For a Browns team that remains in large-scale rebuild mode, starting a young quarterback made all the sense in the world. Here’s a squad that won a grand total of one game last season. It saw 26 quarterbacks start games from 1999-2016, spanning the team’s rebirth in the NFL to last season.

This has been dubbed the Factory of Sadness. And for good reason.

From Kelly Holcomb and Trent Dilfer in an earlier era to the likes of Thad Lewis and Connor Shaw more recently, these have been among the worst starting quarterbacks in the NFL during that span.

Starting Kizer, a rookie with all of 695 college pass attempts, was bound to bring growing pains. But it’s something Cleveland could withstand if it had that young quarterback to lead the team forward.

But Jackson’s handling of Kizer and the quarterback situation was disastrous through the first five weeks of the season. Making sure to publicly back his young signal caller, Jackson watched on the sidelines as the Notre Dame product turned the ball over 11 times in a grand total of 15 quarters of action.

That in and of itself is horrendous. In fact, if Kizer kept at this pace, he would have broke the league record for turnovers in a season. The larger issue here is that Jackson felt it was responsible to bench Kizer in each of his past two starts. With a talent-stricken offense and confidence playing a huge role for a young quarterback, that has the recipe for long-term disaster.

After Jackson named Kevin Hogan the team’s starting quarterback for Week 6, Kizer took to the media. In the process, he sounded like a quarterback without the confidence needed to succeed in the NFL.

“He’s (Jackson) completely riding with me still,” Kizer said, via the Browns official Periscope. “He’s just gonna ride with me from a different angle. He felt that this offense needed a spark and that they’re going to be able to get that with Kevin.”

Unfortunately, Jackson is not riding with Kizer. He’s riding with a second-year quarterback who 32 NFL teams passed up on through four rounds of the 2016 NFL Draft.

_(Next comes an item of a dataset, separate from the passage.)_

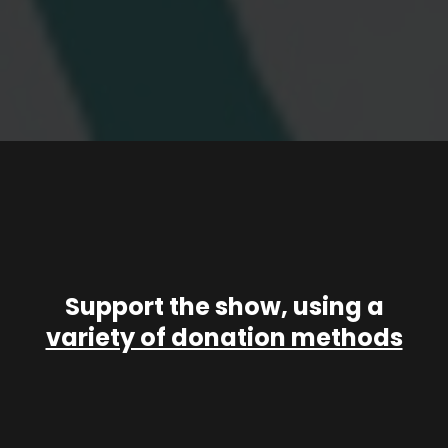
Support the show, using a
variety of donation methods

Continuing to start a quarterback that was turning the ball over at the rate Kizer was isn’t sustainable for a Browns team that’s 1-20 under Jackson. Then again, winning one of his first 21 games as the Browns’ head coach also doesn’t speak well to Jackson himself.

And that’s the issue right here. Whether he was given long-term security by GM Sashi Brown and Cleveland’s front office remains to be seen. But benching Kizer in two consecutive games seemed to be a desperation move from a head coach that could surprisingly already be on the hot seat.

For his part, Jackson used some circular logic to justify Kizer’s most-recent benching.

“If that is the decision that we make, then I think it will benefit him tremendously because he would get a chance to get a breather and take a look at it from a different lens and not from that pressure,” Jackson said of Kizer, via Ohio.com. “The pressure of playing quarterback in the National Football League for 70 plays a game and making all of the right decisions and understanding defenses and where the ball goes sometimes can be tough.”

After rallying behind Kizer throughout the entire summer, Jackson somehow lost confidence in the quarterback handling the “pressure” in just 15 quarters of regular season action?

In a vacuum, benching Kizer this week might be the best for him. That doesn’t explain why Jackson himself decided to throw the rookie to the pine during each of the past two games. There’s definitely going to be some confidence issues come of this.

It also seems to suggest that Jackson was more focused on winning a single game than developing a young quarterback. How would Kizer have responded after a mistake-prone first half in each of the past two weeks? What would this have told us about where he is from a mental standpoint? That’s something we’ll never find out.

And that’s on Jackson, who is now seemingly using a short-term strategy to help “cultivate” a long-term rebuild. This rarely works in the NFL. And it could very well be an indication Jackson knows he’s not long for the job.

Factory of Sadness, indeed.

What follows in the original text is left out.